Golang client for Impala
Because Apache Impala driver for Golang does not support Kerberos authenticathion yet, we needed to find an workaround. Such a difficult task (:
There are two most used ports that clients are using to connect to Impala : 21000 (Beeswax ) and 21050 (HiveServer2).
Kerberos
There are some options when using Kerberos authentication, but the simplest way are to manualy generate a Kerberos ticket before connecting to Impala. In production we are actually running kinit before openning any connection to Impala.
The first thing is to install Kerberos, then get the krb5.conf and the keytab files and then generate the ticket :
sudo apt install krb5-user kinit -V my.user /tmp/my.user.keytab klist
Impalathing
Golang impalathing is implementing thrift interface and connects to impala 21000 port .
Wen used in production we had some issues: it was executing insert queries for 10-15 minutes and then it failed with ” write tcp x.x.x.x:13196->x.x.x.x:21000: write: broken pipe” .

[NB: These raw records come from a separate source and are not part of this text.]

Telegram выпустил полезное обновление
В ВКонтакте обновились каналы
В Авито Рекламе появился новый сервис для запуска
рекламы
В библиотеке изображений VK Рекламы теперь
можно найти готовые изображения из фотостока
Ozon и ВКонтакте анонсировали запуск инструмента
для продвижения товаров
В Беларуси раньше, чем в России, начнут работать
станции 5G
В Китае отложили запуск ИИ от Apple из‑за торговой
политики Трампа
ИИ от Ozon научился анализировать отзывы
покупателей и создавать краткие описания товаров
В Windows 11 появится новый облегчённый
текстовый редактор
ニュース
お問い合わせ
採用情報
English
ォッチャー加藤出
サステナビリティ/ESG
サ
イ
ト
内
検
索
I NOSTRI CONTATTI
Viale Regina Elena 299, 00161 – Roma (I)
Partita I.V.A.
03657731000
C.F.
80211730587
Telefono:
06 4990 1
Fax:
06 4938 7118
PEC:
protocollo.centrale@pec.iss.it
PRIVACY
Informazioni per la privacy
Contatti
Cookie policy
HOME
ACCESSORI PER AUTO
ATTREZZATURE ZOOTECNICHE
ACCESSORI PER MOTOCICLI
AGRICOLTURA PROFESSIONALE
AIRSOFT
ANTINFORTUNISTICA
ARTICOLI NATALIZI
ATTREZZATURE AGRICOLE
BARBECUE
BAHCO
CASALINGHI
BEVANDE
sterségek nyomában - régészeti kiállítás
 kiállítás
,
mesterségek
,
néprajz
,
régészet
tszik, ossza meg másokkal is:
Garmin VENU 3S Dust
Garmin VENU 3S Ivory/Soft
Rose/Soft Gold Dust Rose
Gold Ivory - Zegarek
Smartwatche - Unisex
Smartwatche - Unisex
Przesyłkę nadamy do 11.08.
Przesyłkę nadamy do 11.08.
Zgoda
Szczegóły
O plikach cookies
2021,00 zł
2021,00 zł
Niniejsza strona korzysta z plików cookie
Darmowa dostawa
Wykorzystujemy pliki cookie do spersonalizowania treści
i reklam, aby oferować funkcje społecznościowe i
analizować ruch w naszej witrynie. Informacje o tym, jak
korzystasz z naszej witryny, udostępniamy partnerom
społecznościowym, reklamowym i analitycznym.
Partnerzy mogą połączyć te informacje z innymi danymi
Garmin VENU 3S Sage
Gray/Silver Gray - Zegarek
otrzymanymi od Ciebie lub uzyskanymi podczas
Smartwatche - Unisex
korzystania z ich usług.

We found that the big datateam cannot allocate more resources on that port, so we started to search another solution that connects to the hive port.

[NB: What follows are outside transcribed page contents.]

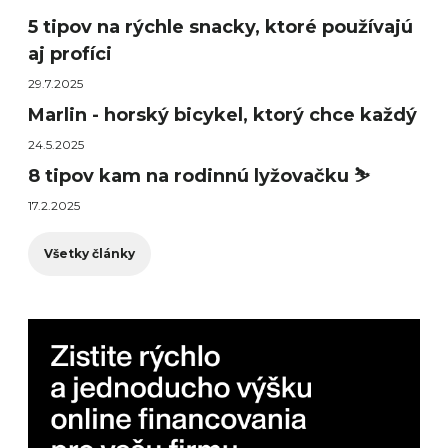
5 tipov na rýchle snacky, ktoré používajú
aj profíci
29.7.2025
Marlin - horský bicykel, ktorý chce každý
24.5.2025
8 tipov kam na rodinnú lyžovačku ⛷️
17.2.2025
Všetky články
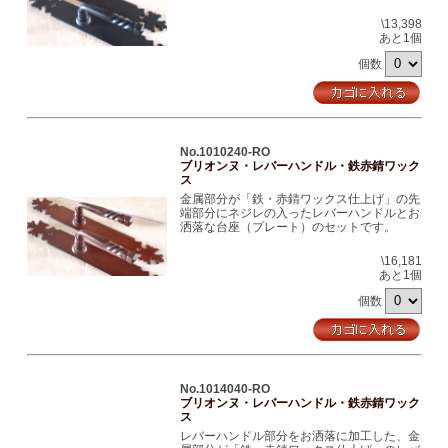
\13,398
あと1個
個数
No.1010240-RO
ブリオンヌ・レバーハンドル・鉄赤錆ワック
ス
金属部分が「鉄・赤錆ワックス仕上げ」の先
端部分にネジレの入ったレバーハンドルとお
洒落な台座（プレート）のセットです。
\16,181
あと1個
個数
No.1014040-RO
ブリオンヌ・レバーハンドル・鉄赤錆ワック
ス
レバーハンドル部分をお洒落に加工した、金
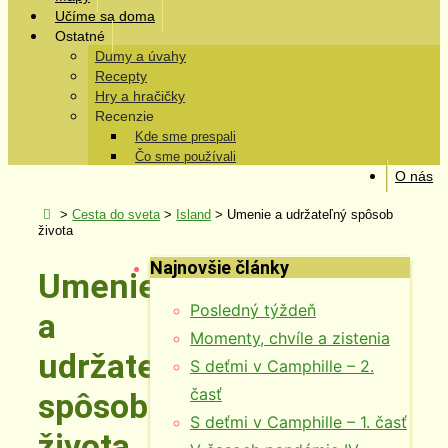
Učíme sa doma
Ostatné
Dumy a úvahy
Recepty
Hry a hračičky
Recenzie
Kde sme prespali
Čo sme používali
O nás
>
Cesta do sveta
>
Island
>
Umenie a udržateľný spôsob
života
Najnovšie články
Umenie
Posledný týždeň
a
Momenty, chvíle a zistenia
udržateľný
S deťmi v Camphille – 2.
časť
spôsob
S deťmi v Camphille – 1. časť
života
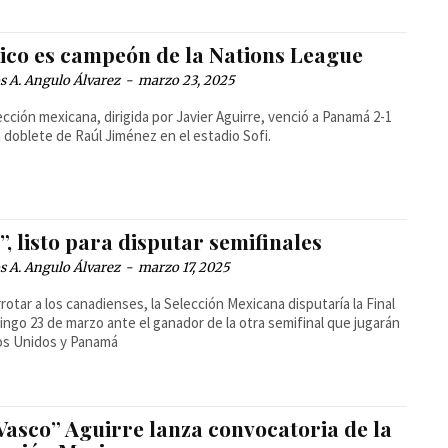
ico es campeón de la Nations League
 A. Angulo Álvarez
-
marzo 23, 2025
ección mexicana, dirigida por Javier Aguirre, venció a Panamá 2-1
 doblete de Raúl Jiménez en el estadio Sofi.
”, listo para disputar semifinales
 A. Angulo Álvarez
-
marzo 17, 2025
rotar a los canadienses, la Selección Mexicana disputaría la Final
ingo 23 de marzo ante el ganador de la otra semifinal que jugarán
os Unidos y Panamá
Vasco” Aguirre lanza convocatoria de la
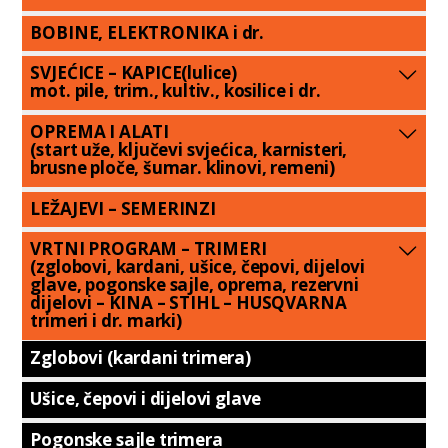
BOBINE, ELEKTRONIKA i dr.
SVJEĆICE – KAPICE(lulice)
mot. pile, trim., kultiv., kosilice i dr.
OPREMA I ALATI
(start uže, ključevi svjećica, karnisteri,
brusne ploče, šumar. klinovi, remeni)
LEŽAJEVI – SEMERINZI
VRTNI PROGRAM – TRIMERI
(zglobovi, kardani, ušice, čepovi, dijelovi
glave, pogonske sajle, oprema, rezervni
dijelovi – KINA – STIHL – HUSQVARNA
trimeri i dr. marki)
Zglobovi (kardani trimera)
Ušice, čepovi i dijelovi glave
Pogonske sajle trimera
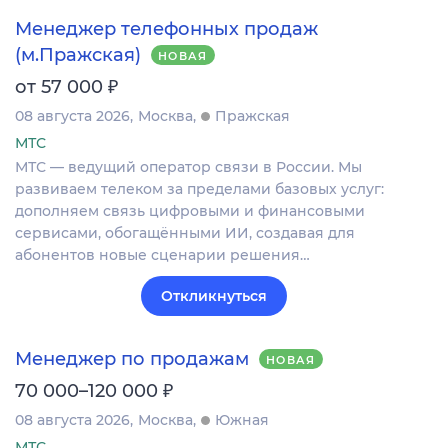
Менеджер телефонных продаж
(м.Пражская)
НОВАЯ
₽
от 57 000
08 августа 2026
Москва
Пражская
МТС
МТС — ведущий оператор связи в России. Мы
развиваем телеком за пределами базовых услуг:
дополняем связь цифровыми и финансовыми
сервисами, обогащёнными ИИ, создавая для
абонентов новые сценарии решения…
Откликнуться
Менеджер по продажам
НОВАЯ
₽
70 000–120 000
08 августа 2026
Москва
Южная
МТС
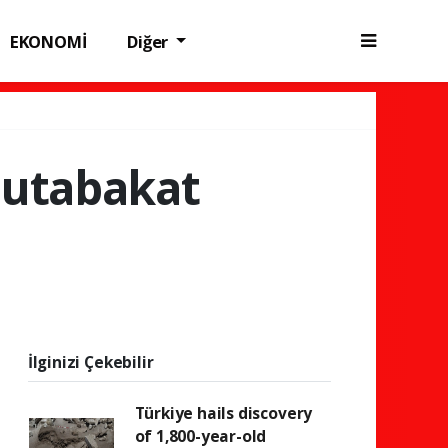
EKONOMİ
Diğer
mutabakat
İlginizi Çekebilir
Türkiye hails discovery
of 1,800-year-old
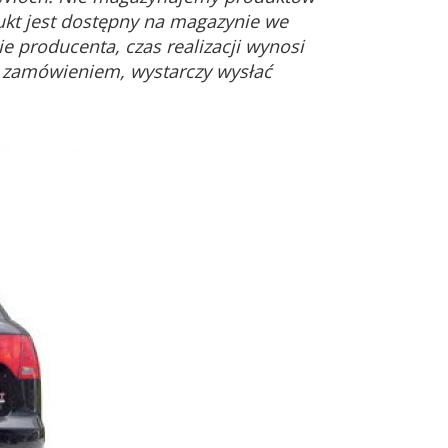
ukt jest dostępny na magazynie we
e producenta, czas realizacji wynosi
d zamówieniem, wystarczy wysłać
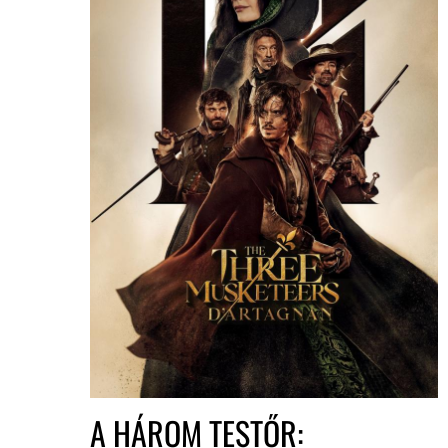
A HÁROM TESTŐR:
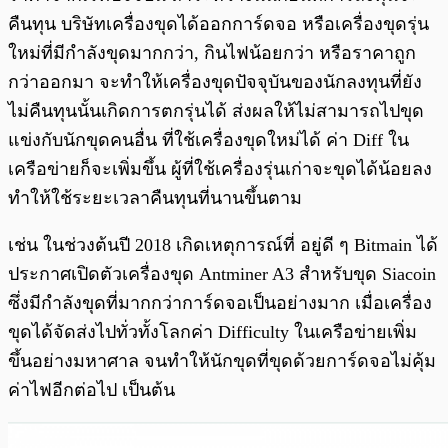
คืนทุน บริษัทเครื่องขุดได้ออกการ์ดจอ หรือเครื่องขุดรุ่น
ใหม่ที่มีกำลังขุดมากกว่า, กินไฟน้อยกว่า หรือราคาถูก
กว่าออกมา จะทำให้เครื่องขุดปัจจุบันของนักลงทุนที่ยัง
ไม่คืนทุนนั้นเกิดการตกรุ่นได้ ส่งผลให้ไม่สามารถไปขุด
แข่งกับนักขุดคนอื่น ที่ใช้เครื่องขุดใหม่ได้ ค่า Diff ใน
เครือข่ายก็จะเพิ่มขึ้น ผู้ที่ใช้เครื่องรุ่นเก่าจะขุดได้น้อยลง
ทำให้ใช้ระยะเวลาคืนทุนที่นานขึ้นตาม
เช่น ในช่วงต้นปี 2018 เกิดเหตุการณ์ที่ อยู่ดี ๆ Bitmain ได้
ประกาศเปิดตัวเครื่องขุด Antminer A3 สำหรับขุด Siacoin
ซึ่งมีกำลังขุดที่มากกว่าการ์ดจอเป็นอย่างมาก เมื่อเครื่อง
ขุดได้จัดส่งไปทั่วทั้งโลกค่า Difficulty ในเครือข่ายเพิ่ม
ขึ้นอย่างมหาศาล จนทำให้นักขุดที่ขุดด้วยการ์ดจอไม่คุ้ม
ค่าไฟอีกต่อไป เป็นต้น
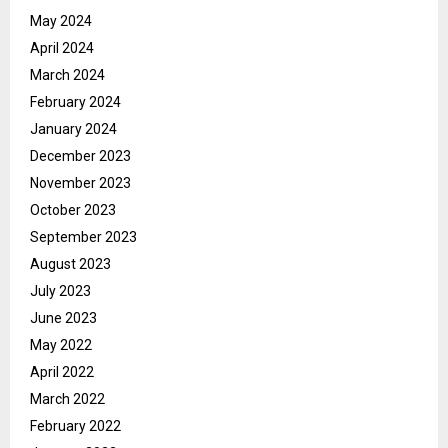
May 2024
April 2024
March 2024
February 2024
January 2024
December 2023
November 2023
October 2023
September 2023
August 2023
July 2023
June 2023
May 2022
April 2022
March 2022
February 2022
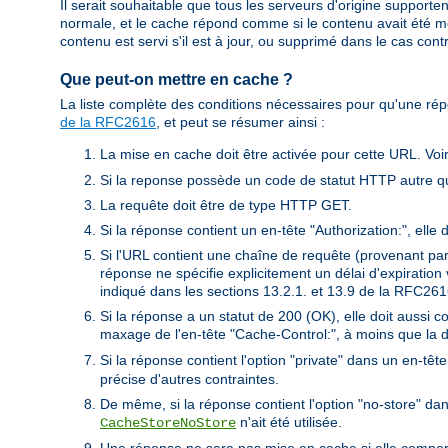
Il serait souhaitable que tous les serveurs d'origine supporten
normale, et le cache répond comme si le contenu avait été mo
contenu est servi s'il est à jour, ou supprimé dans le cas contr
Que peut-on mettre en cache ?
La liste complète des conditions nécessaires pour qu'une ré
de la RFC2616
, et peut se résumer ainsi :
La mise en cache doit être activée pour cette URL. Voir
Si la reponse possède un code de statut HTTP autre qu
La requête doit être de type HTTP GET.
Si la réponse contient un en-tête "Authorization:", elle
Si l'URL contient une chaîne de requête (provenant p
réponse ne spécifie explicitement un délai d'expiratio
indiqué dans les sections 13.2.1. et 13.9 de la RFC261
Si la réponse a un statut de 200 (OK), elle doit aussi 
maxage de l'en-tête "Cache-Control:", à moins que la d
Si la réponse contient l'option "private" dans un en-tê
précise d'autres contraintes.
De même, si la réponse contient l'option "no-store" da
n'ait été utilisée.
CacheStoreNoStore
Une réponse ne sera pas mise en cache si elle comporte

conn, err := impalathing.Connect( "impala.example.com", 21000, func() impalathing.Option { return func(o *impalathing.Options) { o.SaslTransportConfig = map[string]string{ "mechanismName": "GSSAPI", "service": "impala", } o.ConnectionTimeout = 1 } }(), )
Gohive
Gohive is implementing thrift intrerface and connects to impala 21050 port.
This package is created for “Spark Distributed SQL Engine” and we had to adapt it to work with Impala.

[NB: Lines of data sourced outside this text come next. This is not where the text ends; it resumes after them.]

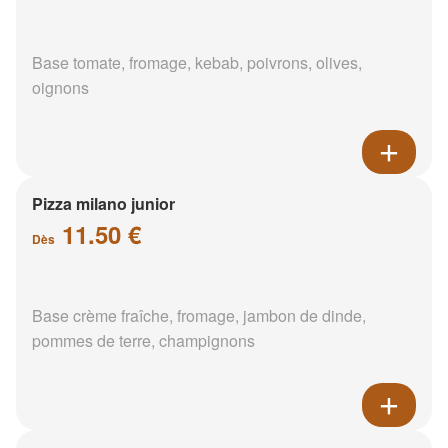
Base tomate, fromage, kebab, poivrons, olives,
oignons
Pizza milano junior
11.50 €
Dès
Base crème fraîche, fromage, jambon de dinde,
pommes de terre, champignons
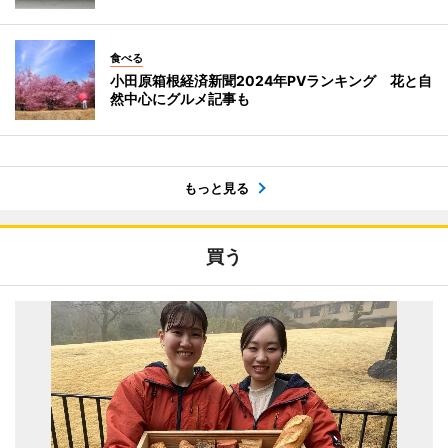
食べる
小田原箱根経済新聞2024年PVランキング 花と自
然中心にグルメ記事も
もっと見る
買う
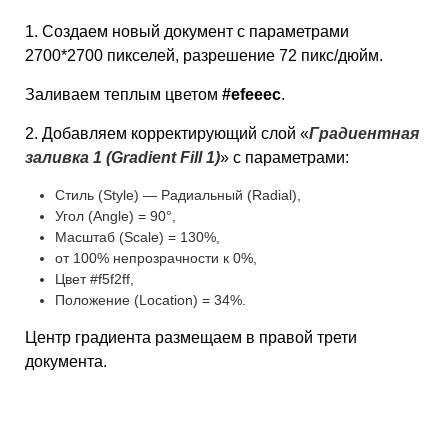
1. Создаем новый документ с параметрами
2700*2700 пикселей, разрешение 72 пикс/дюйм.
Заливаем теплым цветом
#efeeec
.
2. Добавляем корректирующий слой «
Градиентная
заливка 1 (Gradient Fill 1)
» с параметрами:
Стиль (Style) — Радиальный (Radial),
Угол (Angle) = 90°,
Масштаб (Scale) = 130%,
от 100% непрозрачности к 0%,
Цвет #f5f2ff,
Положение (Location) = 34%.
Центр градиента размещаем в правой трети
документа.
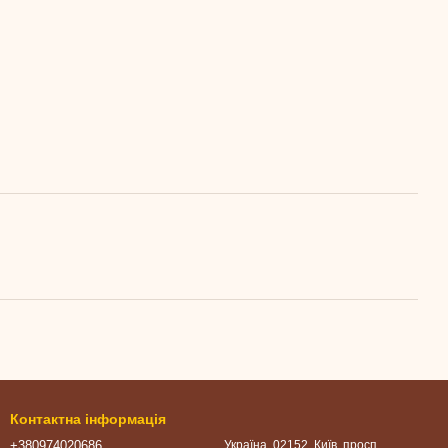
Контактна інформація
+380974020686
Україна, 02152, Київ, просп.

You can run queries synchronously or asynchronously.
It works smoothly in production. In synchronous mode, when the query poool is full, it hangs out until the query is processed, so you will have to take this in consideration.
configuration := NewConnectConfiguration() configuration.Service = "impala" configuration.TLSConfig = &tls.Config{} // just activated ssl, we dit not needed any certs configuration.HiveConfiguration = map[string]string{ "request_pool": "prod.pool", } connection, errConn := Connect("impala.example.com", 21050, "KERBEROS", configuration)
We ended using Gohive, and it proved to be reliable in production environment.